MicroRNAs (miRNA) are small, noncoding RNA molecules that regulate target gene expression to repress the translational process and RNA degradation (10) and to mediate many cellular processes such as energy homeostasis (11,12). Recent studies have demonstrated that miRNAs, such as miR-27, -133, -155, -193b, -196, and -203, are deeply associated with brown adipocyte and beige adipocyte differentiation (8,13–15). However, the roles of only a few miRNAs in fat browning have been verified.

β-Lapachone (BLC) is a naphthoquinone that was originally isolated from a Bignoniaceae tree Tabebuia avellanedae Lorentz ex Griseb found in South America’s rainforest. Many studies have reported that NAD⁺ and NADH regulate energy metabolism and that the increased intracellular NAD⁺-to-NADH ratio activates sirtuin 1 (Sirt1) (16–18). Previous studies suggested that BLC facilitates the NADH:quinone oxidoreductase 1–dependent oxidation of NADH to NAD⁺. Moreover, stimulated NADH oxidation by BLC ameliorates obesity by increasing mitochondrial biogenesis (16). We therefore hypothesized that the antiobesity effect of BLC may be associated with the upregulation of energy expenditure and the stimulation of fat browning. In this study, we demonstrated the positive role of BLC in fat browning and thermogenic capacity in vivo. We also sought to elucidate the possible mechanism underlying this action of BLC in vitro.

All procedures were conducted in accordance with the Guidelines for Institutional Animal Care and Use Committee of the Korea Food Research Institute (KFRI-IACUC, KFRI-M-13021). Male C57BL/6 mice (4 weeks old) were maintained at a temperature of 21–25°C and humidity of 50–60% and kept on a 12-h light/12-h dark cycle with free access to food and water. After 1 week of adaptation, mice were divided into three groups and fed a high-fat diet (HFD; 25% w/w, 45% calories as fat). The HFD group (vehicle control) received 0.5% carboxyl methyl cellulose-Na in distilled water via oral gavage. The low-dose BLC (LBLC) or high-dose (HBLC) group received each 20 mg or 40 mg/kg body weight/day BLC, respectively, which was dissolved in 0.5% carboxyl methyl cellulose-Na in distilled water for 11 weeks. At the end of experiments, adipose tissue quantification was performed using the eXplore CT-120 microcomputed tomography (micro-CT) system (GE Healthcare, Waukesha, WI). Serum insulin and leptin levels were analyzed by ELISA (ALPCO Diagnostics, Salem, NH). A commercially available kit was used for the assay of citrate synthase activity (Sigma-Aldrich, St. Louis, MO) and mitochondria complex II enzyme activity (Abcam, Cambridge, MA) in the tissues.

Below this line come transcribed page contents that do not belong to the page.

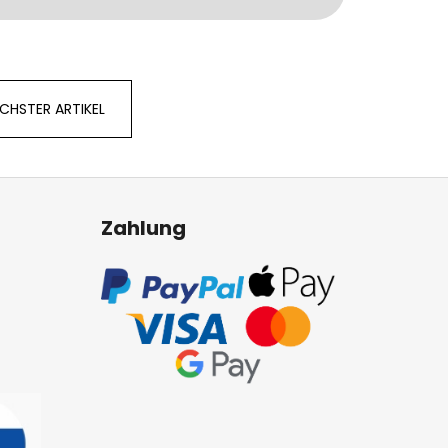
CHSTER ARTIKEL
Zahlung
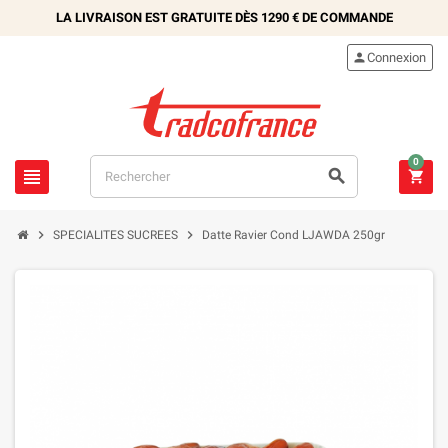
LA LIVRAISON EST GRATUITE DÈS
1290 €
DE COMMANDE

Connexion
0





SPECIALITES SUCREES
Datte Ravier Cond LJAWDA 250gr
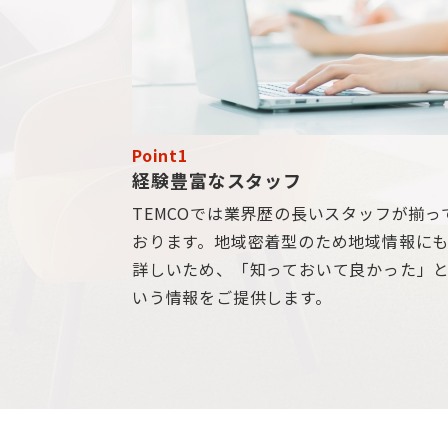
Point1
経験豊富なスタッフ
TEMCOでは業界歴の長いスタッフが揃っ
おります。地域密着型のため地域情報に
詳しいため、「知っておいて良かった」
いう情報をご提供します。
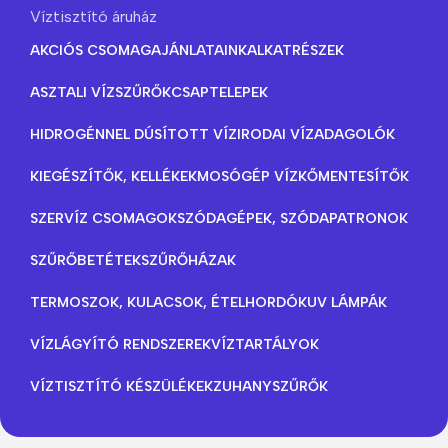
Víztisztító áruház
AKCIÓS CSOMAGAJÁNLATAINK
ALKATRÉSZEK
ASZTALI VÍZSZŰRŐK
CSAPTELEPEK
HIDROGÉNNEL DÚSÍTOTT VÍZ
IRODAI VÍZADAGOLÓK
KIEGÉSZÍTŐK, KELLÉKEK
MOSÓGÉP VÍZKŐMENTESÍTŐK
SZERVÍZ CSOMAGOK
SZÓDAGÉPEK, SZÓDAPATRONOK
SZŰRŐBETÉTEK
SZŰRŐHÁZAK
TERMOSZOK, KULACSOK, ÉTELHORDÓK
UV LÁMPÁK
VÍZLÁGYÍTÓ RENDSZEREK
VÍZTARTÁLYOK
VÍZTISZTÍTÓ KÉSZÜLÉKEK
ZUHANYSZŰRŐK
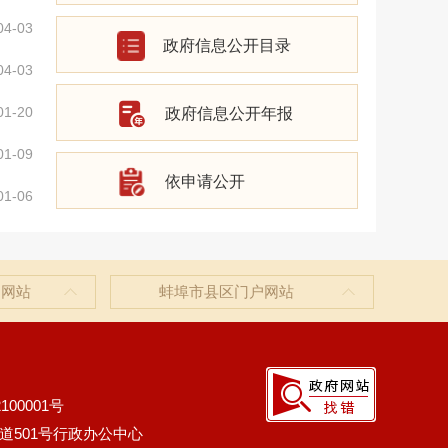
04-03
政府信息公开目录
04-03
01-20
政府信息公开年报
01-09
依申请公开
01-06
户网站
蚌埠市县区门户网站
100001号
道501号行政办公中心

For glucose tolerance testing (OGTT), mice were fasted for 12 h and given d-glucose (2 g/kg body weight) orally. For insulin intraperitoneal tolerance testing (IPITT), mice were fasted for 4 h and injected with recombinant human insulin (0.75 units/kg body weight).

Each mouse was allocated into a calorimetry chamber (Oxymax OPTO-M3 system; Columbus Instrument, Columbus, OH) to measure VO₂ and energy expenditure during 12 consecutive hours (dark time from 7:00 p.m. to 7:00 a.m.). Mice were monitored at 22°C or 30°C to compare energy metabolism at standard room temperature or under thermoneutral conditions, respectively.

Gastrocnemius muscle sections were fixed in 1% paraformaldehyde with 4% glutaraldehyde solution, and changes in mitochondrial morphology were observed under a LEO 912AB EF-transmission electron microscopy (Carl Zeiss, München-Hallbergmoos, Germany) at the Korean Basic Science Institute in Chuncheon.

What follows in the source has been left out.